» Instructions to follow:
Starting at the first line of the listing below, repeat each line exactly until you have repeated the one containing "Можете преузети за 6 (310, 478)"; skip the pictures.

» The data:
————

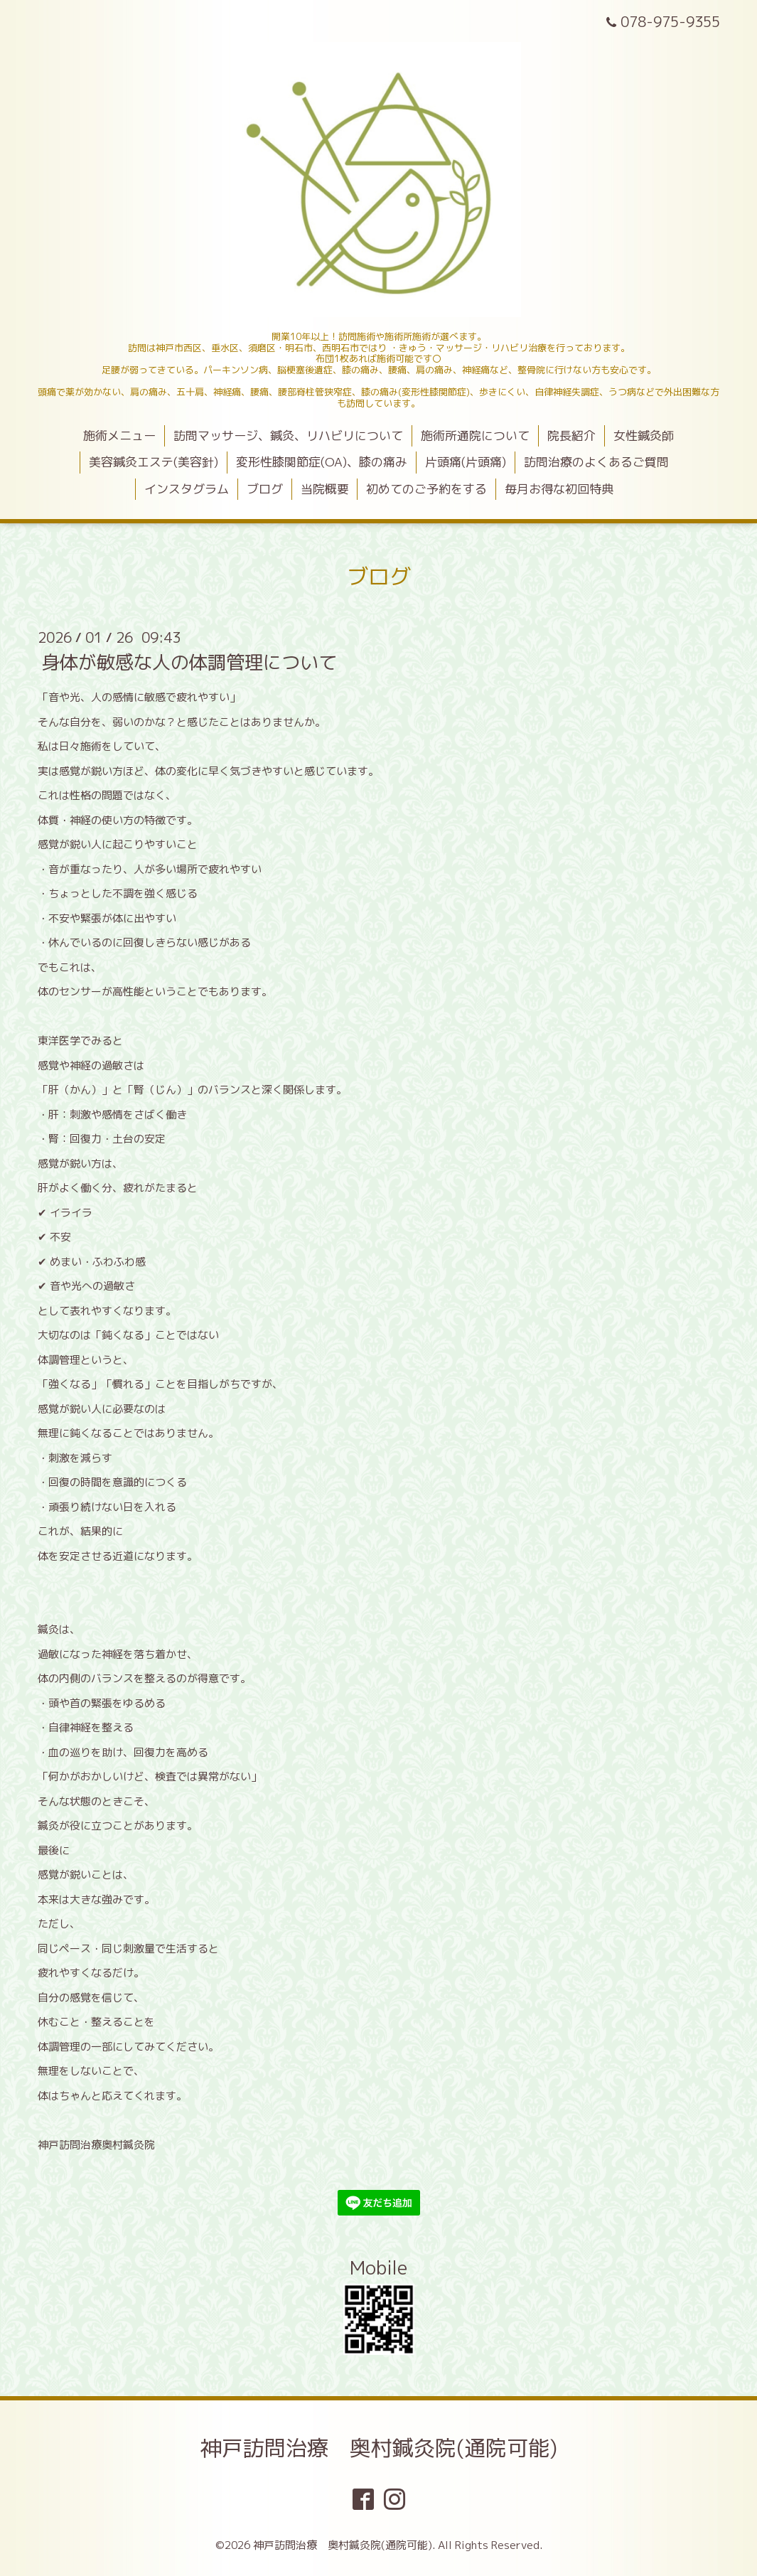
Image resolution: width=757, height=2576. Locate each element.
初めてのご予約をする (426, 489)
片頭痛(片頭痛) (465, 462)
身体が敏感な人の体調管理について (189, 662)
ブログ (265, 489)
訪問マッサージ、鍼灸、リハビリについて (288, 435)
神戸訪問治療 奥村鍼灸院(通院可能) (378, 2448)
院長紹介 (571, 435)
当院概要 (325, 489)
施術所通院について (475, 435)
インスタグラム (186, 489)
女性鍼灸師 (643, 435)
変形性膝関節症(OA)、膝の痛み (321, 462)
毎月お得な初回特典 (559, 489)
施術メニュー (119, 435)
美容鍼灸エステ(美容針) (153, 462)
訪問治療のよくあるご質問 (596, 462)
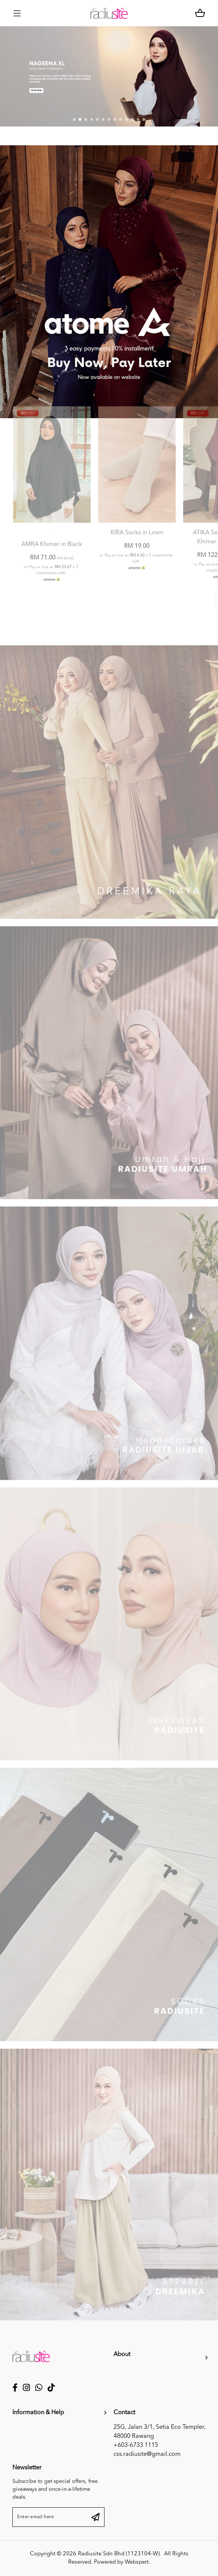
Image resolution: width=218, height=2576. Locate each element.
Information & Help (38, 2413)
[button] (74, 120)
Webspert (137, 2562)
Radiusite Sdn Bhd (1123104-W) (119, 2554)
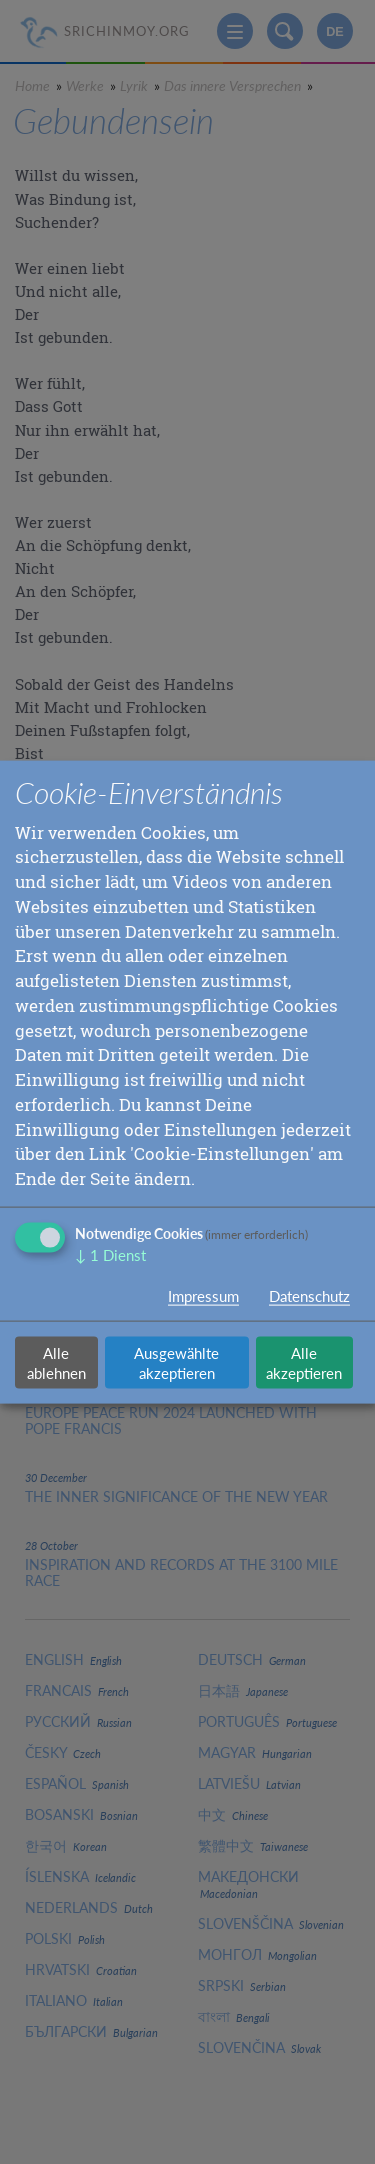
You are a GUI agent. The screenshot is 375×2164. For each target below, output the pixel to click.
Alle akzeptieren (304, 1362)
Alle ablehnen (56, 1362)
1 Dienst (110, 1254)
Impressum (203, 1295)
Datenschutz (309, 1295)
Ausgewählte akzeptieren (176, 1362)
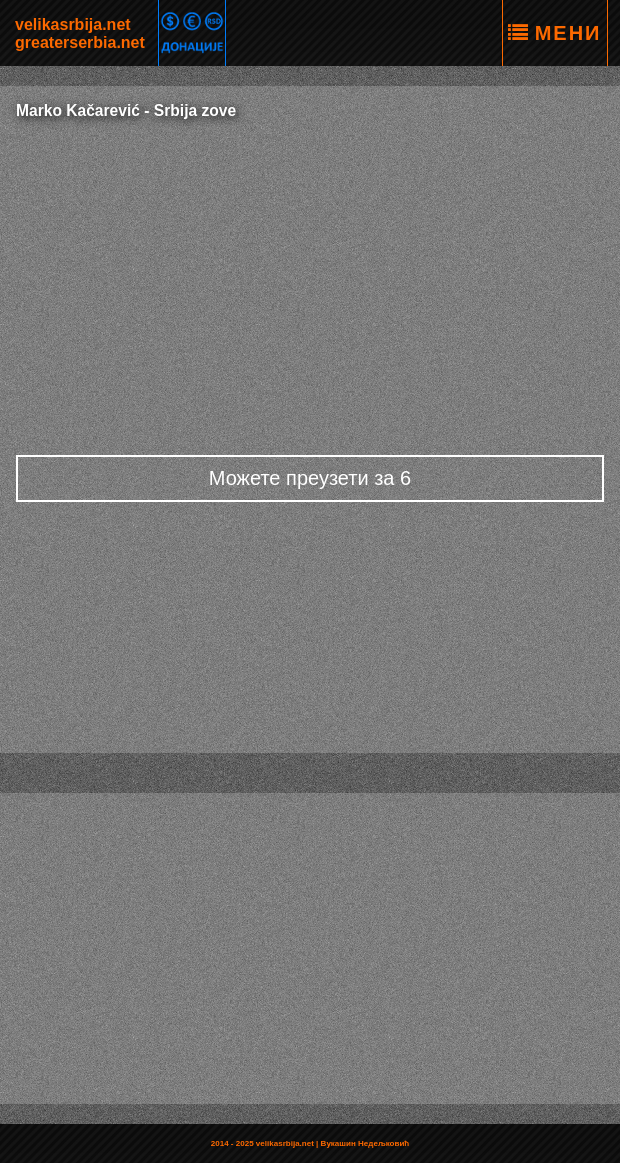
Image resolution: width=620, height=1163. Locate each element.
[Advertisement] (310, 280)
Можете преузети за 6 (310, 478)
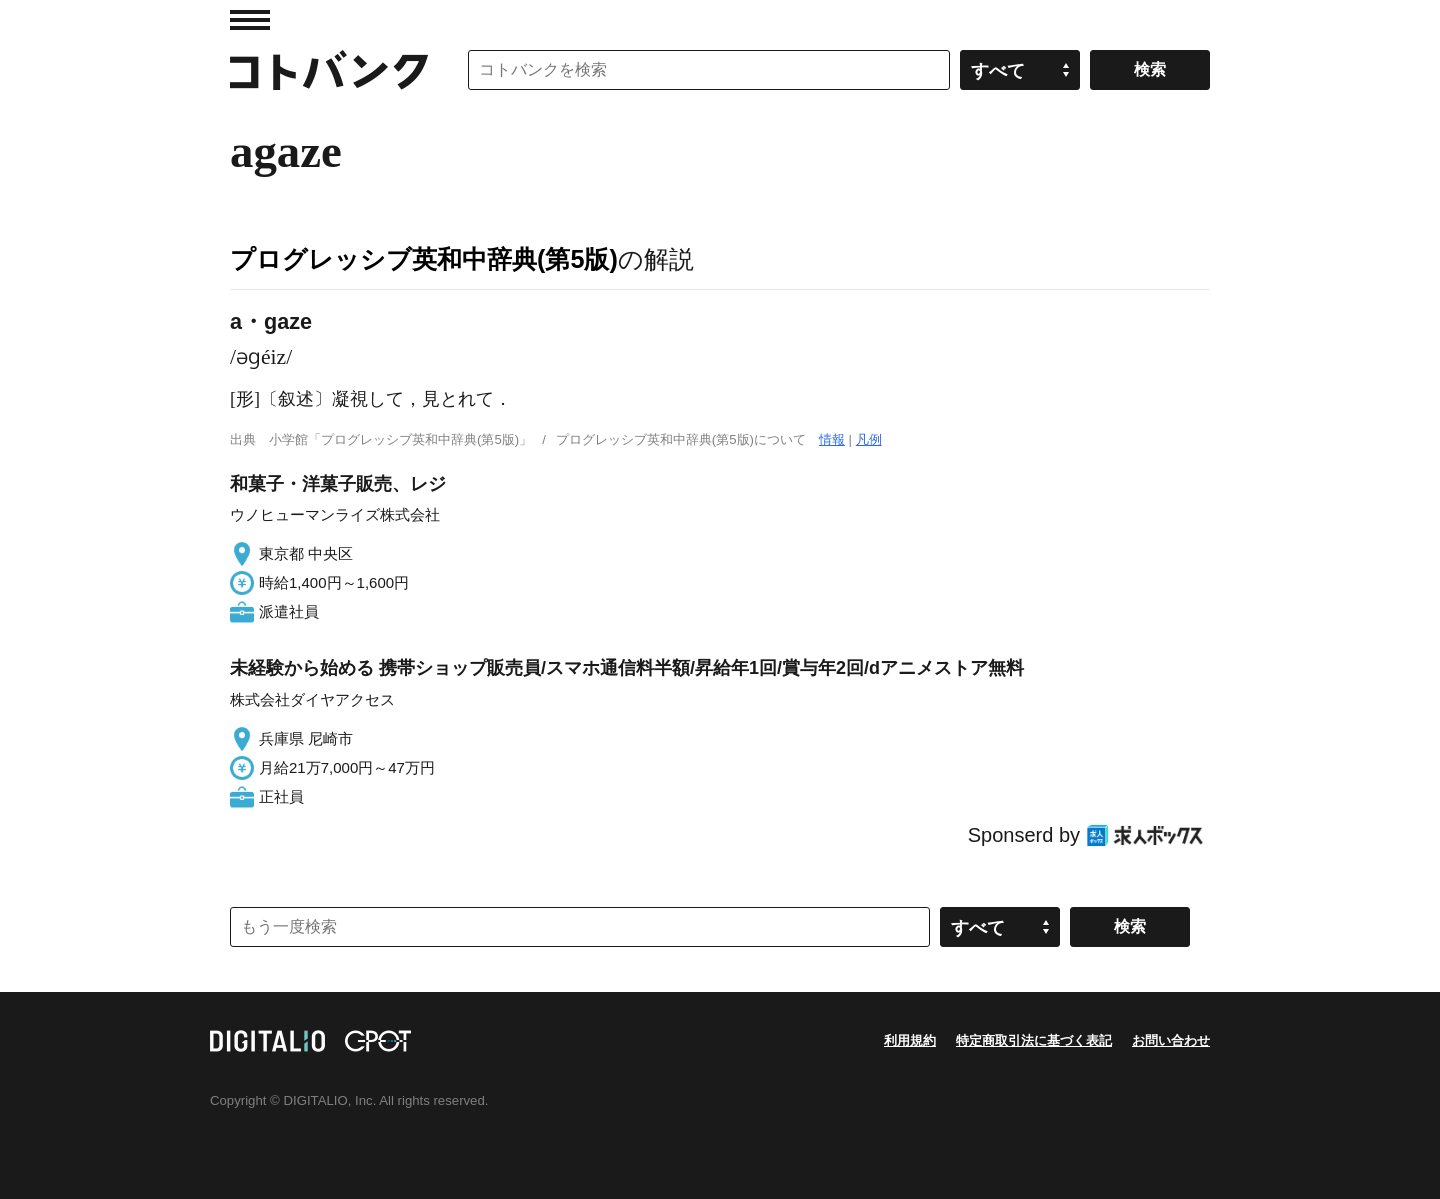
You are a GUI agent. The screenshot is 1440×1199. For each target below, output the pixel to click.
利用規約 (910, 1040)
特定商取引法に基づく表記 (1034, 1040)
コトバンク (329, 70)
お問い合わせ (1171, 1040)
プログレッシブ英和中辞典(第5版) (424, 259)
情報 (832, 439)
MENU (250, 20)
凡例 (869, 439)
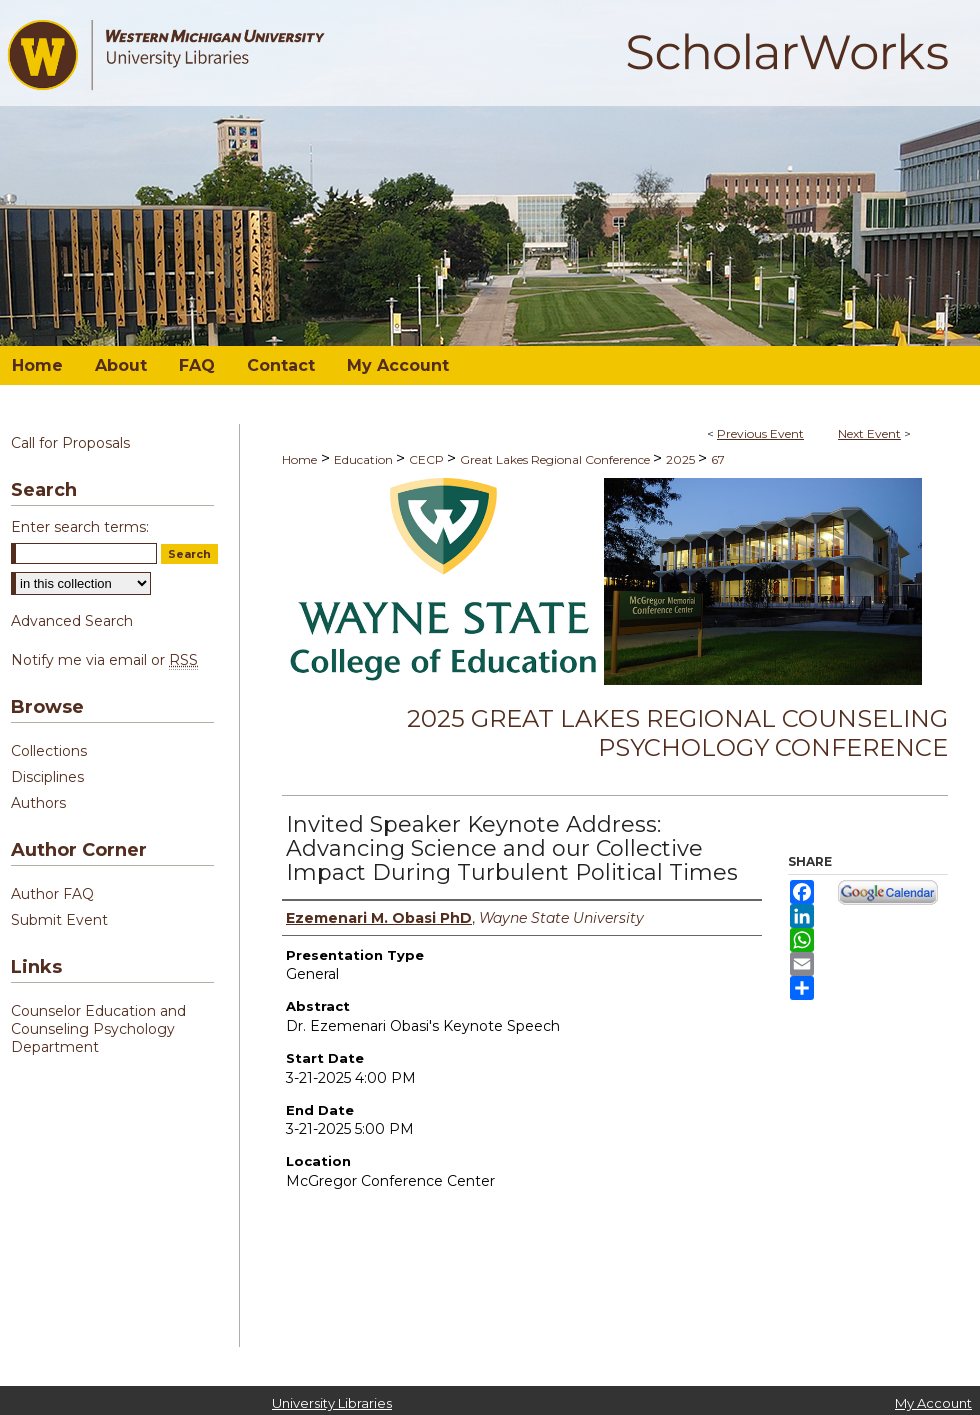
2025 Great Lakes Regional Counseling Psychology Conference (677, 733)
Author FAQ (52, 894)
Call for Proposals (70, 443)
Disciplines (47, 777)
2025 (682, 459)
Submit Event (59, 920)
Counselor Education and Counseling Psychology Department (98, 1029)
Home (299, 459)
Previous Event (760, 433)
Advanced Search (72, 621)
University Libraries (332, 1403)
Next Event (869, 433)
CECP (428, 459)
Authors (38, 803)
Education (365, 459)
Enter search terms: (80, 527)
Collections (49, 751)
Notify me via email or (104, 660)
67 (718, 459)
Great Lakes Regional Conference (556, 459)
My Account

————

» Response to the exercise:
Image resolution: width=757, height=2576. Locate each element.
初めてのご予約をする (426, 489)
片頭痛(片頭痛) (465, 462)
身体が敏感な人の体調管理について (189, 662)
ブログ (265, 489)
訪問マッサージ、鍼灸、リハビリについて (288, 435)
神戸訪問治療 奥村鍼灸院(通院可能) (378, 2448)
院長紹介 (571, 435)
当院概要 (325, 489)
施術所通院について (475, 435)
インスタグラム (186, 489)
女性鍼灸師 (643, 435)
変形性膝関節症(OA)、膝の痛み (321, 462)
毎月お得な初回特典 (559, 489)
施術メニュー (119, 435)
美容鍼灸エステ(美容針) (153, 462)
訪問治療のよくあるご質問 (596, 462)
Image resolution: width=218, height=2576. Locate each element.
Information & Help (38, 2413)
[button] (74, 120)
Webspert (137, 2562)
Radiusite Sdn Bhd (1123104-W) (119, 2554)
You are a GUI agent. The screenshot is 375×2164. For each target below, output the pixel to click.
Alle akzeptieren (304, 1362)
Alle ablehnen (56, 1362)
1 Dienst (110, 1254)
Impressum (203, 1295)
Datenschutz (309, 1295)
Ausgewählte akzeptieren (176, 1362)
Image resolution: width=620, height=1163. Locate each element.
[Advertisement] (310, 280)
Можете преузети за 6 (310, 478)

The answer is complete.